Brussels Sprouts not only taste yummy but they also have a boast of many many nutrients that have been linked to several healthy benefits.
Nutrients
- Low in calorie, approx 28 calories, 11g of carbs and 4g of protein.
- Good source of plant protein
- High in Fiber – 1/2 a cup contains 2 grams of fiber; Which will keep you fuller longer.
- High in Vitamins and Minerals such as vitamin A, potassium and calcium.
- Rich in Vitamin K
- High in Vitamin C
- ALA Omega-3 Fatty Acids
- Full of Antioxidants that help lower inflammation, iron absorption, tissue repair and immune function. Studies have shown that the high levels of antioxidants in Brussels Sprouts could help protect against:
- Certain types of cancer
- Boost detoxification enzymes
- Can neutralize radicals.
- Increase bone strength along with helping to protect against osteoporosis.
- Studies have shown that the fiber and antioxidants in Brussels Sprouts may help to keep blood sugar levels stable which in turn decreases the risk of diabetes.
Too much, is too much
If you eat too much Brussels Sprouts the high levels of Vitamin K can interfere with some blood thinners. Therefore, anyone who takes anti-coagulants should monitor their consumption.
MOst Hated
Did you know that Brussels Sprouts are still the most hated vegetable in the US. Even though its growing in popularity studies have show that people still pick this amazingly yummy vegetable as their least favorite. It’s definitely not in our eyes.

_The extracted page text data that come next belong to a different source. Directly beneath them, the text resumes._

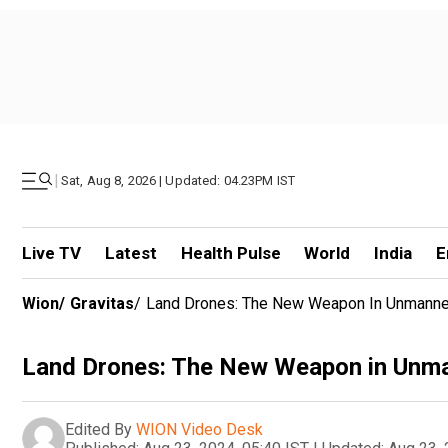
|
Sat, Aug 8, 2026 | Updated: 04.23PM IST
Live TV
Latest
Health Pulse
World
India
E
Wion
/
Gravitas
/
Land Drones: The New Weapon In Unmann
Land Drones: The New Weapon in Unm
Edited By
WION Video Desk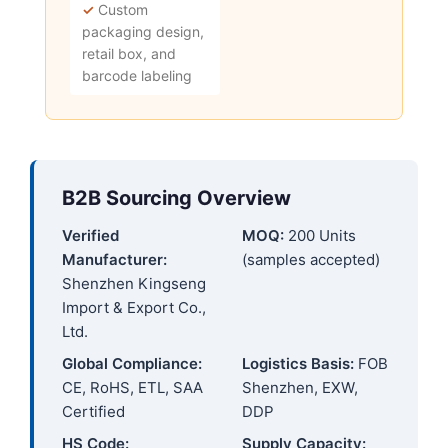
✓
Custom
packaging design,
retail box, and
barcode labeling
B2B Sourcing Overview
Verified
MOQ:
200 Units
Manufacturer:
(samples accepted)
Shenzhen Kingseng
Import & Export Co.,
Ltd.
Global Compliance:
Logistics Basis:
FOB
CE, RoHS, ETL, SAA
Shenzhen, EXW,
Certified
DDP
HS Code:
Supply Capacity: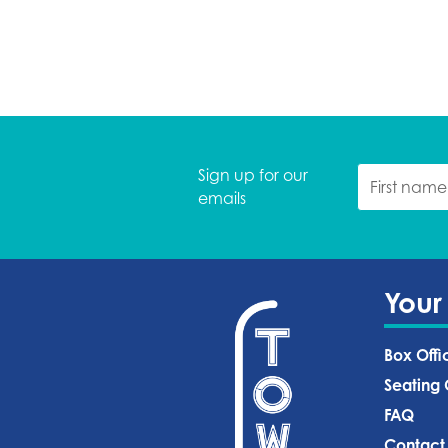
Sign up for our
emails
Your
Box Offi
Seating 
FAQ
Contact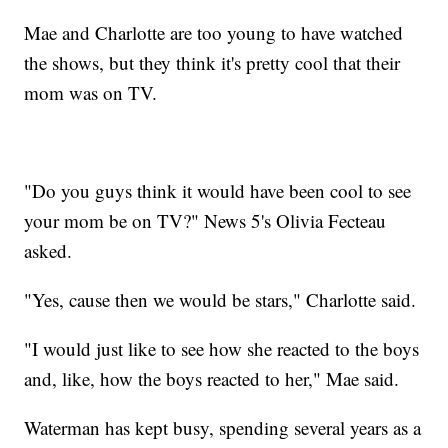
Mae and Charlotte are too young to have watched
the shows, but they think it's pretty cool that their
mom was on TV.
"Do you guys think it would have been cool to see
your mom be on TV?" News 5's Olivia Fecteau
asked.
"Yes, cause then we would be stars," Charlotte said.
"I would just like to see how she reacted to the boys
and, like, how the boys reacted to her," Mae said.
Waterman has kept busy, spending several years as a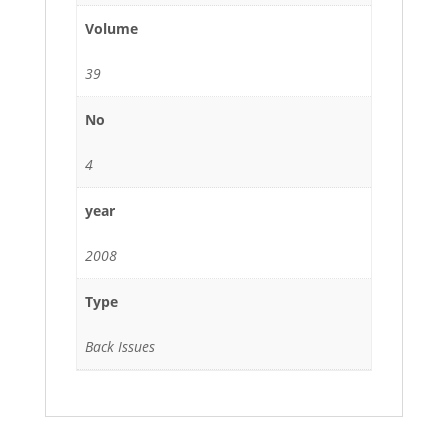
Volume
39
No
4
year
2008
Type
Back Issues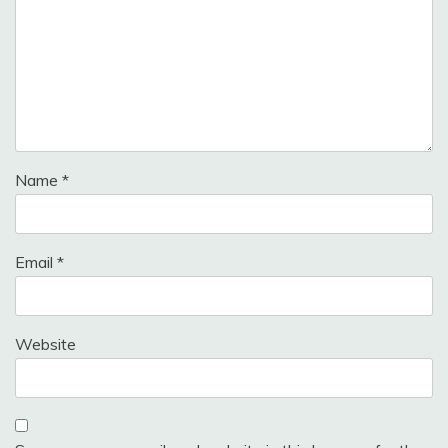
Name
*
Email
*
Website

Brussels Sprouts Seasonality
Brussels sprouts are typically grown in California from June-December however, they are generally considered a cool weather crop, popping up in farmers markets in the fall. They can withstand a bit of frost but will yellow and open in warm temperatures.
Cooking
Brussels Sprouts are delicious in a variety of ways from raw in salads, to a quick saute as a side to roasted in the oven which is our favorite.